Confidence-Calibrated Adversarial Training: Generalizing to Unseen Attacks
This addresses the critical issue of adversarial robustness generalization for machine learning models, offering a method to enhance security against diverse attacks, though it is incremental as it builds on existing adversarial training techniques.
The paper tackles the problem of adversarial training's lack of generalization to unseen threat models by introducing confidence-calibrated adversarial training (CCAT), which biases models toward low confidence on adversarial examples, allowing rejection of low-confidence inputs and improving robustness against various attacks while maintaining better clean accuracy.

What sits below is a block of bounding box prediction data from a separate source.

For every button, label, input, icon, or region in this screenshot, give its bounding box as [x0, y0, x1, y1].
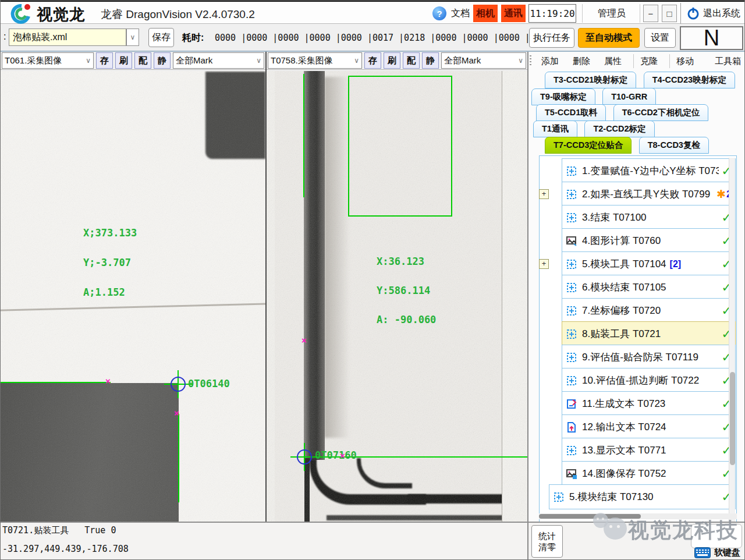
module-icon [566, 282, 577, 293]
keyboard-icon [694, 547, 711, 558]
tool-item-1[interactable]: 1.变量赋值-Y边中心Y坐标 T073 ✓ [562, 158, 736, 183]
tool-item-2[interactable]: 2.如果-直线工具Y失败 T0799 ✱ 2 [562, 182, 736, 207]
exit-button[interactable]: 退出系统 [684, 4, 743, 23]
right-view-header: T0758.采集图像∨ 存 刷 配 静 全部Mark∨ [267, 52, 527, 70]
tab-t5[interactable]: T5-CCD1取料 [536, 104, 606, 121]
menu-delete[interactable]: 删除 [573, 56, 590, 67]
menu-toolbox[interactable]: 工具箱 [715, 56, 741, 67]
user-label: 管理员 [586, 4, 637, 23]
menu-move[interactable]: 移动 [676, 56, 694, 67]
status-result-line: T0721.贴装工具 True 0 [2, 525, 116, 536]
comm-button[interactable]: 通讯 [501, 5, 526, 22]
menu-properties[interactable]: 属性 [604, 56, 622, 67]
result-y: Y;-3.707 [83, 257, 131, 268]
left-source-combobox[interactable]: T061.采集图像∨ [2, 52, 94, 69]
app-title: 龙睿 DragonVision V2.4.0730.2 [101, 7, 255, 22]
tool-item-6[interactable]: 6.模块结束 T07105 ✓ [562, 275, 736, 300]
divider [582, 4, 583, 23]
docs-button[interactable]: 文档 [449, 4, 472, 23]
tool-item-11[interactable]: 11.生成文本 T0723 ✓ [562, 391, 736, 416]
soft-keyboard-button[interactable]: 软键盘 [694, 547, 740, 558]
power-icon [687, 7, 700, 20]
tool-item-12[interactable]: 12.输出文本 T0724 ✓ [562, 414, 736, 440]
module-icon [566, 375, 577, 387]
tab-t4[interactable]: T4-CCD23映射标定 [644, 72, 735, 88]
chevron-down-icon: ∨ [518, 56, 523, 65]
left-save-image-button[interactable]: 存 [96, 52, 113, 69]
menu-clone[interactable]: 克隆 [640, 56, 658, 67]
menu-add[interactable]: 添加 [541, 56, 559, 67]
module-icon [566, 189, 577, 200]
tool-item-10[interactable]: 10.评估值-抓边判断 T0722 ✓ [562, 368, 736, 393]
right-source-combobox[interactable]: T0758.采集图像∨ [268, 52, 362, 69]
tab-t2[interactable]: T2-CCD2标定 [584, 120, 654, 137]
divider [640, 4, 640, 23]
divider [680, 3, 681, 24]
auto-mode-button[interactable]: 至自动模式 [578, 28, 640, 48]
expand-toggle[interactable]: + [539, 259, 549, 269]
maximize-button[interactable]: □ [662, 5, 677, 22]
recipe-dropdown-button[interactable]: ∨ [126, 29, 139, 46]
tool-item-3[interactable]: 3.结束 T07100 ✓ [562, 205, 736, 230]
drag-handle[interactable] [530, 55, 531, 67]
recipe-file-combobox[interactable]: 泡棉贴装.xml [9, 29, 126, 46]
tab-t9[interactable]: T9-吸嘴标定 [531, 88, 595, 105]
tab-t3[interactable]: T3-CCD21映射标定 [545, 72, 636, 88]
action-button[interactable] [691, 524, 742, 548]
minimize-button[interactable]: − [643, 5, 658, 22]
tab-t6[interactable]: T6-CCD2下相机定位 [613, 104, 709, 121]
right-save-image-button[interactable]: 存 [364, 52, 381, 69]
tool-item-14[interactable]: 14.图像保存 T0752 ✓ [562, 461, 736, 486]
tool-item-13[interactable]: 13.显示文本 T0771 ✓ [562, 438, 736, 463]
right-mark-combobox[interactable]: 全部Mark∨ [441, 52, 526, 69]
module-icon [553, 491, 565, 503]
tool-list-hscrollbar[interactable] [539, 513, 737, 519]
expand-toggle[interactable]: + [539, 189, 549, 199]
tab-t1[interactable]: T1通讯 [533, 120, 577, 137]
tool-list-scrollbar[interactable] [729, 158, 735, 560]
tool-item-15[interactable]: 5.模块结束 T07130 ✓ [549, 484, 736, 509]
run-task-button[interactable]: 执行任务 [529, 28, 574, 48]
left-refresh-button[interactable]: 刷 [115, 52, 132, 69]
edge-line-found [303, 74, 304, 197]
dragonvision-window: 视觉龙 龙睿 DragonVision V2.4.0730.2 ? 文档 相机 … [0, 0, 745, 560]
tab-t10[interactable]: T10-GRR [602, 88, 656, 105]
tool-item-5[interactable]: 5.模块工具 T07104 [2] ✓ [562, 251, 736, 277]
result-a: A;1.152 [83, 286, 125, 298]
right-match-button[interactable]: 配 [403, 52, 420, 69]
image-calc-icon [566, 235, 577, 247]
module-icon [566, 258, 577, 270]
left-match-button[interactable]: 配 [134, 52, 151, 69]
tool-item-7[interactable]: 7.坐标偏移 T0720 ✓ [562, 298, 736, 323]
right-static-button[interactable]: 静 [422, 52, 439, 69]
left-static-button[interactable]: 静 [154, 52, 171, 69]
chevron-down-icon: ∨ [86, 56, 91, 65]
tool-item-4[interactable]: 4.图形计算 T0760 ✓ [562, 228, 736, 253]
right-image-view[interactable]: × × 0T07160 X:36.123 Y:586.114 A: -90.06… [267, 71, 527, 522]
tab-t7-active[interactable]: T7-CCD3定位贴合 [545, 137, 632, 154]
right-refresh-button[interactable]: 刷 [384, 52, 400, 69]
left-mark-combobox[interactable]: 全部Mark∨ [173, 52, 264, 69]
image-dark-part [205, 72, 265, 159]
image-shading [324, 77, 350, 438]
hscrollbar-thumb[interactable] [539, 514, 641, 519]
tool-item-9[interactable]: 9.评估值-贴合防呆 T07119 ✓ [562, 345, 736, 370]
stats-reset-button[interactable]: 统计 清零 [531, 525, 563, 558]
elapsed-values: 0000 |0000 |0000 |0000 |0000 |0017 |0218… [215, 33, 530, 43]
camera-button[interactable]: 相机 [473, 5, 498, 22]
busy-icon: ✱ [716, 187, 726, 201]
tool-item-8-selected[interactable]: 8.贴装工具 T0721 ✓ [562, 321, 736, 346]
text-edit-icon [566, 398, 577, 410]
module-icon [566, 328, 577, 340]
chevron-down-icon: ∨ [354, 56, 359, 65]
divider [669, 54, 670, 68]
n-indicator: N [680, 26, 743, 50]
save-button[interactable]: 保存 [148, 28, 174, 47]
scrollbar-thumb[interactable] [730, 372, 735, 465]
image-edge-line [1, 303, 265, 311]
settings-button[interactable]: 设置 [644, 28, 676, 48]
left-image-view[interactable]: × × 0T06140 X;373.133 Y;-3.707 A;1.152 [1, 71, 265, 522]
image-foam-part [1, 383, 179, 522]
help-icon[interactable]: ? [432, 6, 446, 20]
tab-t8[interactable]: T8-CCD3复检 [639, 137, 709, 154]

Adversarial training yields robust models against a specific threat model, e.g., $L_\infty$ adversarial examples. Typically robustness does not generalize to previously unseen threat models, e.g., other $L_p$ norms, or larger perturbations. Our confidence-calibrated adversarial training (CCAT) tackles this problem by biasing the model towards low confidence predictions on adversarial examples. By allowing to reject examples with low confidence, robustness generalizes beyond the threat model employed during training. CCAT, trained only on $L_\infty$ adversarial examples, increases robustness against larger $L_\infty$, $L_2$, $L_1$ and $L_0$ attacks, adversarial frames, distal adversarial examples and corrupted examples and yields better clean accuracy compared to adversarial training. For thorough evaluation we developed novel white- and black-box attacks directly attacking CCAT by maximizing confidence. For each threat model, we use $7$ attacks with up to $50$ restarts and $5000$ iterations and report worst-case robust test error, extended to our confidence-thresholded setting, across all attacks.